The result in Yorta Yorta puts the law in Australia at odds with the equivalent law in Canada. In Delgamuukw v British Columbia (1997) 153 DLR 4th 193, the Supreme Court of Canada went to great lengths to explain the importance of oral testimony in determining the continuing existence and extent of native title rights. If the Australian courts focus on historical sources to the extent that they did in Yorta Yorta they are likely to perpetuate the extinguishment of the traditional laws and customs of which these histories speak. This is perhaps particularly so when those sources are the memoirs of pastoralists such as Edward Curr who entered the landscape in the 19th century armed with the laws of an alien culture and a Lockean understanding of land as an economic resource to be exploited. Mabo’s rejection of terra nullius challenged the common law to be open to acknowledging the legal status of a connection to land which, although it did not understand it, the common law could at least recognise. Given that native title claims are about acknowledging Aboriginal traditional laws and customs associated with the land, it seems strange to rely almost exclusively on colonial stories of Indigenous connections to land to determine the existence (or not) of native title.
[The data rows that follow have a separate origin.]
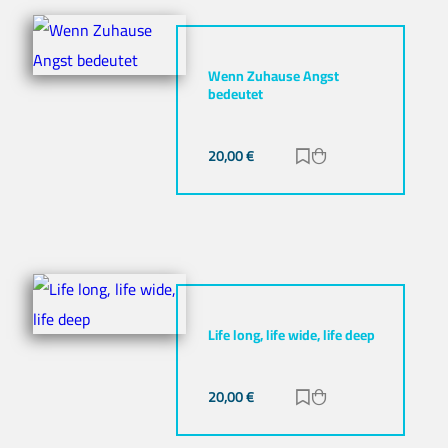
Wenn Zuhause Angst
bedeutet
20,00
€
Zur Merkliste hinz
Zum Warenkorb h
Life long, life wide, life deep
20,00
€
Zur Merkliste hinz
Zum Warenkorb h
As currently formulated, the existence and extent of native title rights can be determined without any attempt to understand the contemporary observance of traditional laws and customs and how they speak to the land and to the past. The result in Yorta Yorta puts into serious question the possibility of ever successfully claiming native title where there is not considerable documentary evidence attesting to a continuing occupation of land under traditional laws and customs by the claimant community. Native title emerged from the realisation that the law had failed to account for the different relationship to land of Indigenous peoples in Australia, thus dispelling the myth of terra nullius. Terra nullius took hold because European conceptions of occupation and ownership failed to understand Indigenous relationships to land. As with land, it may be that there needs to be an openness to other conceptions of the past that do not fit neatly into linear chronologies with convenient written signposts along the way. Mabo burdened the common law with the task of recognising native title. The law must bring openness and imagination to the task.


[*] Alexander Reilly teaches law at Macquarie University.

A separate comment focusing on the findings of the trial judge and of the Federal Court is published in the Indigenous Law Bulletin.
©2001 Alexander Reilly
email: areilly@law.law.mq.edu.au

[1] Members of the Yorta Yorta Aboriginal Community v State of Victoria and Others, Full Court of the Federal Court, 8 February 2001. Page nos in square brackets refer to the transcript of the decision.

[2] The trial commenced on 8 October 1996.

[3] For an extended analysis of the use of Curr’s Recollections in Yorta Yorta, see Reilly, ‘The Ghost of Truganini: Use of Historical Evidence as Proof of Native Title’, (2000) 28 Federal Law Review 453–475.